▸ TASK GOAL
Copy the complete listing exactly as shown.

== Segment start ==

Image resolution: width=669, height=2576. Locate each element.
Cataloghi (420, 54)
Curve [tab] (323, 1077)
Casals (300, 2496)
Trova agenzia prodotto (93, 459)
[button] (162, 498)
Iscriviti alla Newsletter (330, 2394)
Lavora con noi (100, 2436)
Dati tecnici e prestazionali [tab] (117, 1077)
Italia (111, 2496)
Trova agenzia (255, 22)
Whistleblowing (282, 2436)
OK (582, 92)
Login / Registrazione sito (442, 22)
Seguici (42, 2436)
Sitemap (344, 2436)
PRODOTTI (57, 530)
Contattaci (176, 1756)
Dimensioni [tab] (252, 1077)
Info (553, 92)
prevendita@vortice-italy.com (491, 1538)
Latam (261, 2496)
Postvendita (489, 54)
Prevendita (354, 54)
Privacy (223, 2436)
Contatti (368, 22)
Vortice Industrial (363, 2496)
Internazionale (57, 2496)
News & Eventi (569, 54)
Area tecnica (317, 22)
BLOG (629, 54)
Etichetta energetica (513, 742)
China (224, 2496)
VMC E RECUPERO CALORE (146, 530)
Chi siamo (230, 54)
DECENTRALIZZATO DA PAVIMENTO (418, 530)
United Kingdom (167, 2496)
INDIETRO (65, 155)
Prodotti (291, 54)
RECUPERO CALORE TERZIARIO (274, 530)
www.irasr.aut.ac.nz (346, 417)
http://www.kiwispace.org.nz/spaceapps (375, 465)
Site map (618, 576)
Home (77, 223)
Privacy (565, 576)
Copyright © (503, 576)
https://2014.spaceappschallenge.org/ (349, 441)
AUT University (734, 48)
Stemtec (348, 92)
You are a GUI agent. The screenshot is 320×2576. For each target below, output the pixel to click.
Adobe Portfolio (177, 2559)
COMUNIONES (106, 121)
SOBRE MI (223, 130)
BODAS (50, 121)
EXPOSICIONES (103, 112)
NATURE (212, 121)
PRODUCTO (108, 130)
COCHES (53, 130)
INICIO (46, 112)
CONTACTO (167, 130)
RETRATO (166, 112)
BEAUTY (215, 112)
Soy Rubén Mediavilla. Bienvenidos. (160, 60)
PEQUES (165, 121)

== Segment end ==

▸ RESULT OF THIS TASK
Image resolution: width=669, height=2576. Locate each element.
Cataloghi (420, 54)
Curve [tab] (323, 1077)
Casals (300, 2496)
Trova agenzia prodotto (93, 459)
[button] (162, 498)
Iscriviti alla Newsletter (330, 2394)
Lavora con noi (100, 2436)
Dati tecnici e prestazionali [tab] (117, 1077)
Italia (111, 2496)
Trova agenzia (255, 22)
Whistleblowing (282, 2436)
OK (582, 92)
Login / Registrazione sito (442, 22)
Seguici (42, 2436)
Sitemap (344, 2436)
PRODOTTI (57, 530)
Contattaci (176, 1756)
Dimensioni [tab] (252, 1077)
Info (553, 92)
prevendita@vortice-italy.com (491, 1538)
Latam (261, 2496)
Postvendita (489, 54)
Prevendita (354, 54)
Privacy (223, 2436)
Contatti (368, 22)
Vortice Industrial (363, 2496)
Internazionale (57, 2496)
News & Eventi (569, 54)
Area tecnica (317, 22)
BLOG (629, 54)
Etichetta energetica (513, 742)
China (224, 2496)
VMC E RECUPERO CALORE (146, 530)
Chi siamo (230, 54)
DECENTRALIZZATO DA PAVIMENTO (418, 530)
United Kingdom (167, 2496)
INDIETRO (65, 155)
Prodotti (291, 54)
RECUPERO CALORE TERZIARIO (274, 530)
www.irasr.aut.ac.nz (346, 417)
http://www.kiwispace.org.nz/spaceapps (375, 465)
Site map (618, 576)
Home (77, 223)
Privacy (565, 576)
Copyright © (503, 576)
https://2014.spaceappschallenge.org/ (349, 441)
AUT University (734, 48)
Stemtec (348, 92)
You are a GUI agent. The screenshot is 320×2576. For each target below, output the pixel to click.
Adobe Portfolio (177, 2559)
COMUNIONES (106, 121)
SOBRE MI (223, 130)
BODAS (50, 121)
EXPOSICIONES (103, 112)
NATURE (212, 121)
PRODUCTO (108, 130)
COCHES (53, 130)
INICIO (46, 112)
CONTACTO (167, 130)
RETRATO (166, 112)
BEAUTY (215, 112)
Soy Rubén Mediavilla. Bienvenidos. (160, 60)
PEQUES (165, 121)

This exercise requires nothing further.